We validate our method to estimate HH-model parameters of 200 simulated non-spiking neurons followed by applying it to three previously recorded non-spiking neurons of C. elegans, namely RIM, AFD, and AIY. Studies have shown that membrane potential responses of these neurons can be well modeled with typical HH-model formulations with 22 parameters (Naudin et al., 2022b; Naudin et al., 2021). We show that when trained with a more detailed HH-model consisting of 16 ionic current terms resulting in 175 trainable parameters, EP-GAN can predict parameters reproducing their membrane potential responses with higher accuracy in the reconstruction of membrane potential with significantly faster inference speed than existing algorithms such as differential evolution and genetic algorithms. Through ablation studies on input data, we show that EP-GAN retains its prediction capability when provided with incomplete membrane potential responses and steady-state current profiles. We also perform ablation studies on EP-GAN architecture components to elucidate each component’s contributions toward the accuracy of the predicted parameters. To further test EP-GAN, we estimate HH-model parameters for six newly recorded non-spiking C. elegans neurons: AWB, AWC, URX, RIS, DVC, and HSN, whose membrane potential responses were not previously modeled.
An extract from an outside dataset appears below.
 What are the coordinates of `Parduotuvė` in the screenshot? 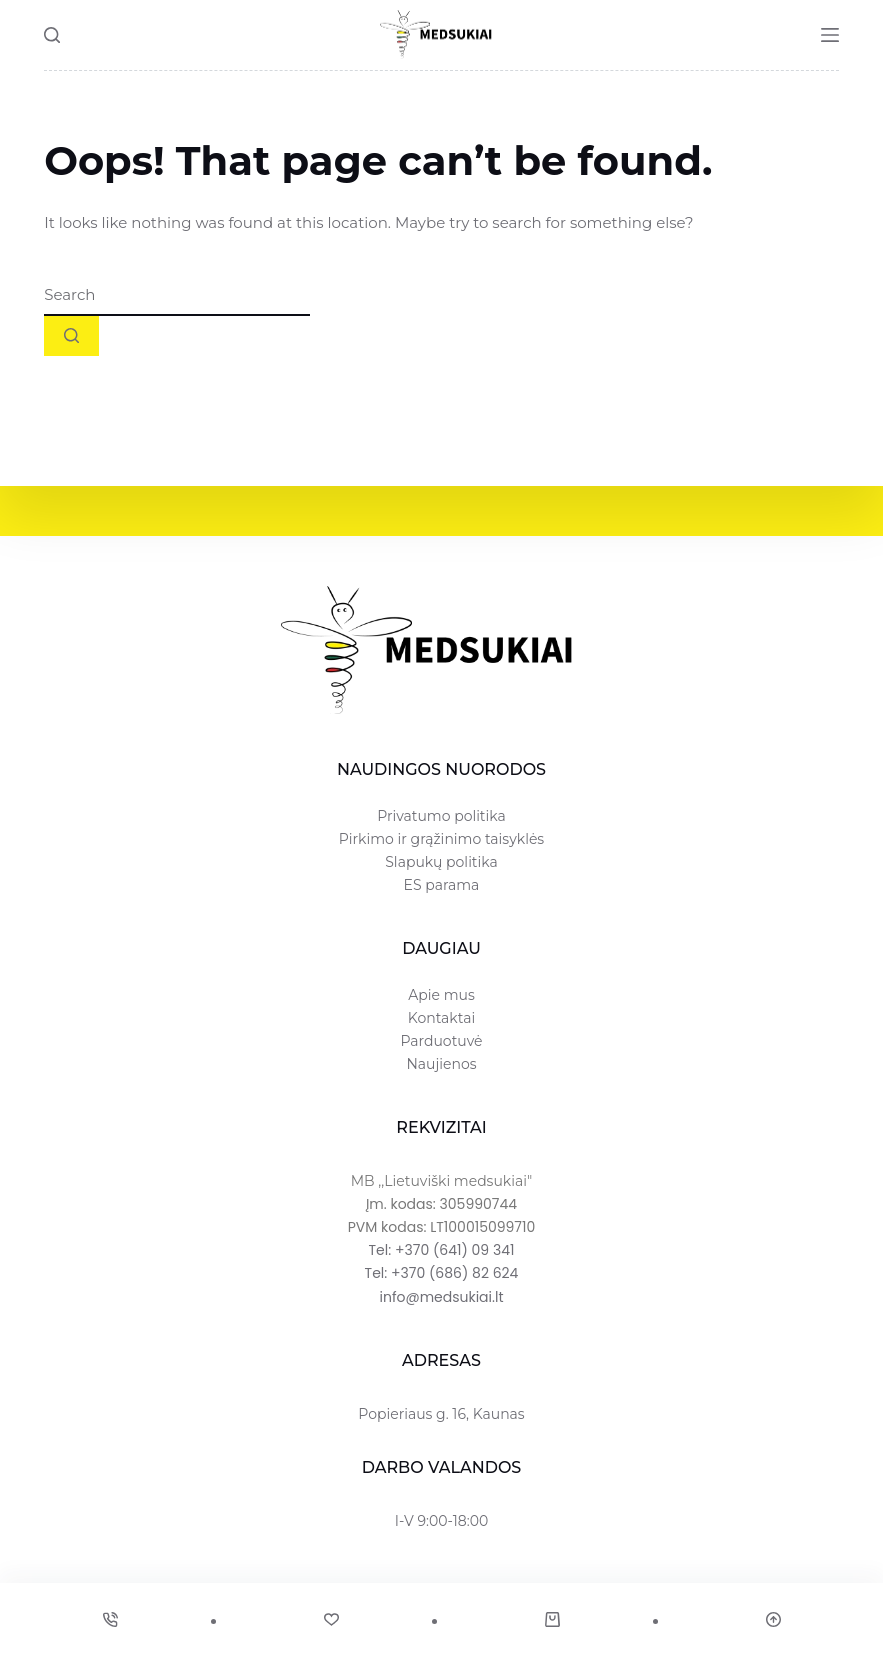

Our results suggest that EP-GAN can learn a translation from electrophysiologically recorded responses and propose projections of them to parameter space. EP-GAN method is currently limited to non-spiking neurons in C. elegans as it was designed and trained with the HH-model describing the ion channels of these neurons. EP-GAN applications can potentially be extended toward resolving neuron parameters in other organisms since non-spiking neurons are found within animals across different species (Koch et al., 2006; Roberts and Bush, 1981; Davis and Stretton, 1989a; Davis and Stretton, 1989b; Burrows et al., 1988; Laurent and Burrows, 1989a; Laurent and Burrows, 1989b; Naudin, 2022a).